Safety Embedded Adaptive Control Using Barrier States
Maitham F. AL-Sunni, Hassan Almubarak, John M. Dolan
TL;DR
The paper tackles safe control for nonlinear systems under parametric uncertainty by embedding safety directly into augmented dynamics via Barrier States (BaS). It introduces Barrier States Embedded Adaptive Control Lyapunov Functions (BaS-aCLFs) to jointly achieve safety and stabilization despite unknown parameters, using a single adaptation law. A composite Lyapunov analysis guarantees adaptive asymptotic stability of the safety-embedded system, thereby ensuring forward safety for the original system. Numerical experiments on a planar quadrotor, an inverted pendulum, and adaptive cruise control demonstrate that BaS-aCLFs handle parameter uncertainty effectively, outperforming vanilla BaS and raCBFs in several scenarios. This framework advances safe nonlinear adaptive control by unifying safety embedding with adaptive design, reducing conservatism and easing design compared to traditional barrier-function approaches.
Abstract
In this work, we explore the application of barrier states (BaS) in the realm of safe nonlinear adaptive control. Our proposed framework derives barrier states for systems with parametric uncertainty, which are augmented into the uncertain dynamical model.

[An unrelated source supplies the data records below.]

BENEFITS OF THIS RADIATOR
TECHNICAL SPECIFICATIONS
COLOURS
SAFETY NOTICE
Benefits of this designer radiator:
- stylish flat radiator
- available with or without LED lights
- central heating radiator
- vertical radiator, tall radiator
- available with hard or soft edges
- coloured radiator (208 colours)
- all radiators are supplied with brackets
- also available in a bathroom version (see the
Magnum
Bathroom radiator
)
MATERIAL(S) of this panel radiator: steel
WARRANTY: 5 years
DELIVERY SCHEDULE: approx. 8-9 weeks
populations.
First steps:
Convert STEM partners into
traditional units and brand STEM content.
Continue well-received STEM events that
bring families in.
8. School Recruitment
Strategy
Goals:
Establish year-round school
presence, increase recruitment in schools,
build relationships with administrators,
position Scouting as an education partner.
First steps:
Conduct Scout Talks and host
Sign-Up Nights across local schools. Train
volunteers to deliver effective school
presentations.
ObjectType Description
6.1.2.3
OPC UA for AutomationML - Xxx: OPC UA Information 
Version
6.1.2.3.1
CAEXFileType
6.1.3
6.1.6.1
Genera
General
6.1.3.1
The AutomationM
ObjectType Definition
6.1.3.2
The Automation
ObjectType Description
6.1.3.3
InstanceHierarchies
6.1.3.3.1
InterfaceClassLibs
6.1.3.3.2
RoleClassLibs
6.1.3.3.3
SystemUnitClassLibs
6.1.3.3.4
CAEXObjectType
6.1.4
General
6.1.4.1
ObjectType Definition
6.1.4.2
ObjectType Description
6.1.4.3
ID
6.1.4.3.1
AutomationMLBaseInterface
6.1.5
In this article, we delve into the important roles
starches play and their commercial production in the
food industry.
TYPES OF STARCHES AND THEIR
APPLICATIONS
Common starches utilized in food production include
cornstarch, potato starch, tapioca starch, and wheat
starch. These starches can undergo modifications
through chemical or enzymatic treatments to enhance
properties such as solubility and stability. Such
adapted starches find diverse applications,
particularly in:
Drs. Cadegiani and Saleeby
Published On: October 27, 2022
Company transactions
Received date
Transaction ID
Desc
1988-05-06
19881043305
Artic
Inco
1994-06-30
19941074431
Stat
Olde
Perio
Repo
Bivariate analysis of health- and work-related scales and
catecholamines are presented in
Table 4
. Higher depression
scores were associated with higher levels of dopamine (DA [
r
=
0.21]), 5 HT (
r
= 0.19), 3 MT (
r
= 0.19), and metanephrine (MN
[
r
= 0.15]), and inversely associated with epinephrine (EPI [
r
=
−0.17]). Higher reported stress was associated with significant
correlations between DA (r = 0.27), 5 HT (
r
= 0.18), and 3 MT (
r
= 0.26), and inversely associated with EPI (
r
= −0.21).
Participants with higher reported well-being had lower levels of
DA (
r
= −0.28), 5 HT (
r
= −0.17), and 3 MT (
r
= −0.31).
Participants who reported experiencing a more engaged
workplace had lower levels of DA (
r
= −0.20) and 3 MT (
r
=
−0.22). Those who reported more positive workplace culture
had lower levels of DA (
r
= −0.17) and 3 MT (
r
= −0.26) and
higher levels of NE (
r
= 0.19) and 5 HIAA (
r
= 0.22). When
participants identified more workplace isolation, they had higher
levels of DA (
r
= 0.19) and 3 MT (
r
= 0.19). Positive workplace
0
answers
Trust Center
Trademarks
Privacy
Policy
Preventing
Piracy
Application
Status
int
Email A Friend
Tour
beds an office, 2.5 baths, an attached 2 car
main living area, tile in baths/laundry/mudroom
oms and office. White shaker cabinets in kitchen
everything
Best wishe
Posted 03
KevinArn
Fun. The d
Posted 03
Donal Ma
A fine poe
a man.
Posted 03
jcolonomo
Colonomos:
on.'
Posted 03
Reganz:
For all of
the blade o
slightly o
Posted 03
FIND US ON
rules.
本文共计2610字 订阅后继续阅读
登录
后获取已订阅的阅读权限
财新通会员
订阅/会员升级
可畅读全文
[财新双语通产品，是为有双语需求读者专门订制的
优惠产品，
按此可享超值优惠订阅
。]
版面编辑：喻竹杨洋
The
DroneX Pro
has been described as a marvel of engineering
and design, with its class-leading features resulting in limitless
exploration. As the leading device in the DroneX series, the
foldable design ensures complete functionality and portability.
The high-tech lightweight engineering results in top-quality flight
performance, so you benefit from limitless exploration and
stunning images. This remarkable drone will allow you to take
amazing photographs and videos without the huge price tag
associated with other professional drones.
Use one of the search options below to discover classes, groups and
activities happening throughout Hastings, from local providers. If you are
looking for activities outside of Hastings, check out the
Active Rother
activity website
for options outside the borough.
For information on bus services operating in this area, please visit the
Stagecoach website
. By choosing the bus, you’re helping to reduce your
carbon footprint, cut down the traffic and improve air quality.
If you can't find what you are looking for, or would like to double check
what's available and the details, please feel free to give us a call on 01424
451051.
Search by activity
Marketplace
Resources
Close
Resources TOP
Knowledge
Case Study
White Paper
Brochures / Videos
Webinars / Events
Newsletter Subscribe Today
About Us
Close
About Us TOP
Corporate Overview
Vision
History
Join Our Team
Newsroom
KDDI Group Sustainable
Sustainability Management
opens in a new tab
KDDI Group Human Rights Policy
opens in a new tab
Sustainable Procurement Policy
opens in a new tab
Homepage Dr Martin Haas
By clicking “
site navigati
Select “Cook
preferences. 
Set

We employ an adaptive nonlinear control strategy based on a control Lyapunov functions approach to design a stabilizing controller for the augmented system. The developed theory shows that the controller ensures safe control actions for the original system while meeting specified performance objectives. We validate the effectiveness of our approach through simulations on diverse systems, including a planar quadrotor subject to unknown drag forces and an adaptive cruise control system, for which we provide comparisons with existing methodologies.